┏━━
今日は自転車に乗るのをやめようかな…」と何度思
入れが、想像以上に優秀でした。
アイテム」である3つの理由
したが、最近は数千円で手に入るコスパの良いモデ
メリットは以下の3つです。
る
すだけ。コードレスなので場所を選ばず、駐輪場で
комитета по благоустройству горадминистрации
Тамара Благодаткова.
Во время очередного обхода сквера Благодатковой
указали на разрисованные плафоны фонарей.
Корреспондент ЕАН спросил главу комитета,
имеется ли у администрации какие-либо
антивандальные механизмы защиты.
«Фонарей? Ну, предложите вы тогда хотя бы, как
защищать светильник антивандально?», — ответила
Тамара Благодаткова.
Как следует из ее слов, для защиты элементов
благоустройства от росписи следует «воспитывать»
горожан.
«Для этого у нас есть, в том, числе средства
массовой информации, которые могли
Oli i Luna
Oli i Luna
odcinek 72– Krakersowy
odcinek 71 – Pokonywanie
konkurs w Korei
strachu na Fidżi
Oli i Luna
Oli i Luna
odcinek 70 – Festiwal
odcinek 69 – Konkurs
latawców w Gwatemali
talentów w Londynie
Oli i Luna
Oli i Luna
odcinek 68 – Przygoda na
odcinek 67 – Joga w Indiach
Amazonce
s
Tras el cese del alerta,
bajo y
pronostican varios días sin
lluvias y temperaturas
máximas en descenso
┗━━
┏━━
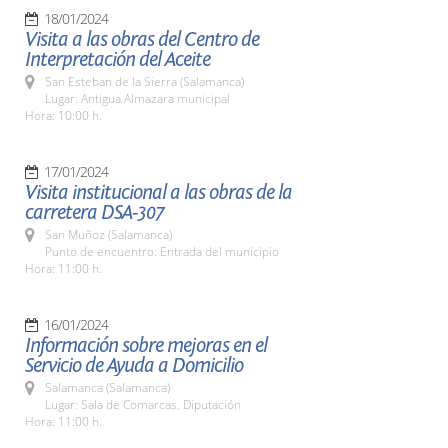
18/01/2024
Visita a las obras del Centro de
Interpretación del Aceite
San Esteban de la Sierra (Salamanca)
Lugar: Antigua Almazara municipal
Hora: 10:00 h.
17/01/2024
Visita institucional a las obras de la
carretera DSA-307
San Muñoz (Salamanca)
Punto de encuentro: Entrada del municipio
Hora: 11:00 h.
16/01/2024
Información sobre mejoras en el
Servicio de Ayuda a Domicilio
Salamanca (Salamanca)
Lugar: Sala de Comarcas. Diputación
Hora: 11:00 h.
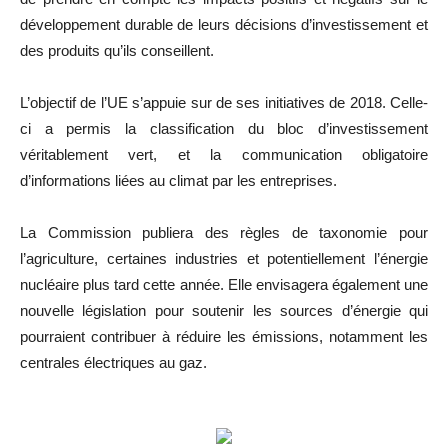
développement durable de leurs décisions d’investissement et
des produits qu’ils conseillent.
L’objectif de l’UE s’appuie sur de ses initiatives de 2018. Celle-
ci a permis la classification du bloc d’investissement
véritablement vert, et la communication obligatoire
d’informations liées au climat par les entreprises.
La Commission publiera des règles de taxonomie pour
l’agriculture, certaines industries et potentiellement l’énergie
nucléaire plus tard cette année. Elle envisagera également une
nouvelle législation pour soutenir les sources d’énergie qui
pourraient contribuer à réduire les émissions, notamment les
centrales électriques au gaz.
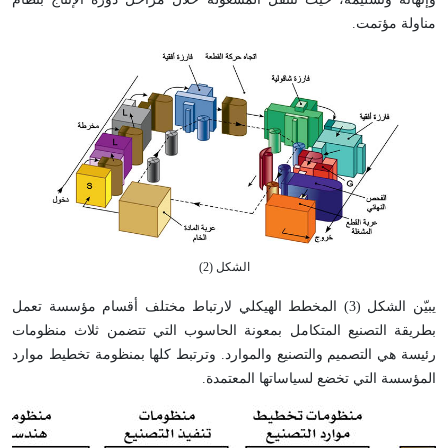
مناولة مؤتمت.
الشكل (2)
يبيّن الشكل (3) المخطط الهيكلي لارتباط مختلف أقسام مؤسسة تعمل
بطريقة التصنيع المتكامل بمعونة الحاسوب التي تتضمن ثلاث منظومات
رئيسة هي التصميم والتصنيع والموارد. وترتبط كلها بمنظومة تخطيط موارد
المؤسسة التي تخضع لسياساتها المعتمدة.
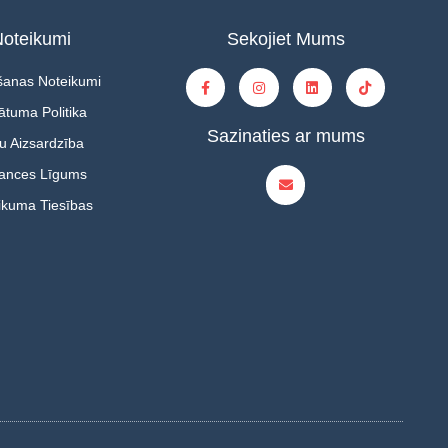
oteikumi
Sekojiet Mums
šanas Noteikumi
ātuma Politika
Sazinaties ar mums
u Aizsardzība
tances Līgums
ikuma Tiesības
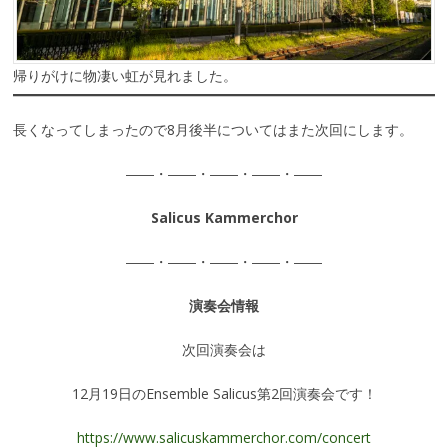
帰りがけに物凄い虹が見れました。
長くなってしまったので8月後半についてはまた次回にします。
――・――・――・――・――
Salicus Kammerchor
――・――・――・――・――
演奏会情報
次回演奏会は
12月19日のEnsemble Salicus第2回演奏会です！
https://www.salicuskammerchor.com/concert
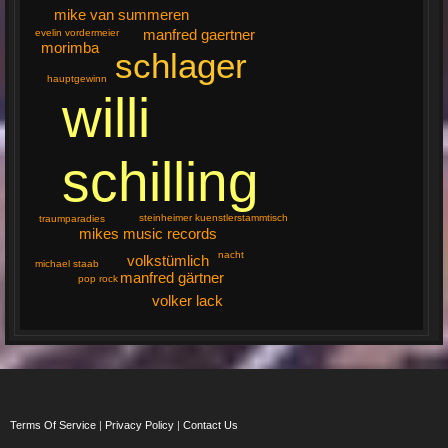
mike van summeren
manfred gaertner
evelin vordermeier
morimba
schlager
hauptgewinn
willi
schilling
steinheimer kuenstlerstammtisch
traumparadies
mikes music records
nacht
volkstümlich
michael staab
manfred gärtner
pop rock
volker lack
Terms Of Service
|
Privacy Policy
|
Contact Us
┗━━
┏━━
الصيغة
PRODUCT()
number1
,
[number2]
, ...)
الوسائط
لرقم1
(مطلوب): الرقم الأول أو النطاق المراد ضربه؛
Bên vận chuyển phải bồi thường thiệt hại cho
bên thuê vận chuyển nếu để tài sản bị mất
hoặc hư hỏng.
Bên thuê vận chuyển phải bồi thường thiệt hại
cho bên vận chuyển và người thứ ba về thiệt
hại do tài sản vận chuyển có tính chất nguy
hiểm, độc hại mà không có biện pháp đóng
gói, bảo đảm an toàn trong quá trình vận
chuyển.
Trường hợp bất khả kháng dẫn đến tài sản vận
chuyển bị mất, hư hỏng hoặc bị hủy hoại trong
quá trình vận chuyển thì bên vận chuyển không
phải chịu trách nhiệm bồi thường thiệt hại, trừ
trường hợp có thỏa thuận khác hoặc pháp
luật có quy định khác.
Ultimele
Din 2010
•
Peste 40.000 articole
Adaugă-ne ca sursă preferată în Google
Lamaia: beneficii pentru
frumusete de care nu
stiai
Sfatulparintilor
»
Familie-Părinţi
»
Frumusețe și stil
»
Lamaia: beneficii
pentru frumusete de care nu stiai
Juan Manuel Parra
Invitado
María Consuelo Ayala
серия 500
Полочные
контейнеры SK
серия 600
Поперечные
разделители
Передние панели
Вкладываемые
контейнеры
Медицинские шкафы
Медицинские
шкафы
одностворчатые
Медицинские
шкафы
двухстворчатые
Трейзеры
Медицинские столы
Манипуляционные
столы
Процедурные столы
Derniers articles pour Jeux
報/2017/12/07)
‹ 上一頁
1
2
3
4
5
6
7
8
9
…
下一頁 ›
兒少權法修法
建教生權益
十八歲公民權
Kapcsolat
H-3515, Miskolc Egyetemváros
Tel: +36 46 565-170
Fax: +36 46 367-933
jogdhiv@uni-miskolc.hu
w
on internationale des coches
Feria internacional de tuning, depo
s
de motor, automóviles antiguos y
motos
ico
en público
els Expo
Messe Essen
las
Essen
┗━━
Everything above from the line containing "今日は自転車に乗るのをやめようかな…」と何度思" down to the line containing "Во время очередного" should be copied exactly, both end lines included, and nothing else.

今日は自転車に乗るのをやめようかな…」と何度思
入れが、想像以上に優秀でした。
アイテム」である3つの理由
したが、最近は数千円で手に入るコスパの良いモデ
メリットは以下の3つです。
る
すだけ。コードレスなので場所を選ばず、駐輪場で
комитета по благоустройству горадминистрации
Тамара Благодаткова.
Во время очередного обхода сквера Благодатковой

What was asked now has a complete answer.